- _Activity_: Wherever a line of the listing holds the string "werden", copy that line.
Start of Records provided
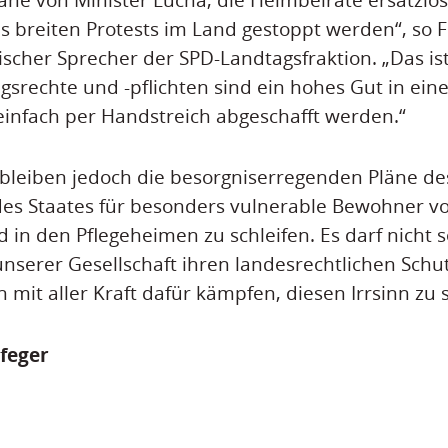
 breiten Protests im Land gestoppt werden“, so F
ischer Sprecher der SPD-Landtagsfraktion. „Das ist
ungsrechte und -pflichten sind ein hohes Gut in ei
 einfach per Handstreich abgeschafft werden.“
 bleiben jedoch die besorgniserregenden Pläne des
 des Staates für besonders vulnerable Bewohner
 in den Pflegeheimen zu schleifen. Es darf nicht s
nserer Gesellschaft ihren landesrechtlichen Schut
 mit aller Kraft dafür kämpfen, diesen Irrsinn zu 
feger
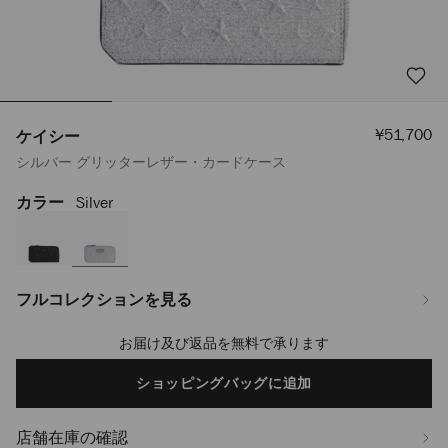
セ
¥51,700
ケイシー
ー
シルバー グリッターレザー・カードケース
ル
価
格
カラー
Silver
https://www.jimmychoo.jp/ja/%E3%83%A1%E3%83%B3%E3%82%BA/
J000175017001.html
フルコレクションを見る
お届け及び返品を無料で承ります
Add
to
cart
ショッピングバッグに追加
options
店舗在庫の確認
End of Records provided
- _Written answer_:
 breiten Protests im Land gestoppt werden“, so F
 einfach per Handstreich abgeschafft werden.“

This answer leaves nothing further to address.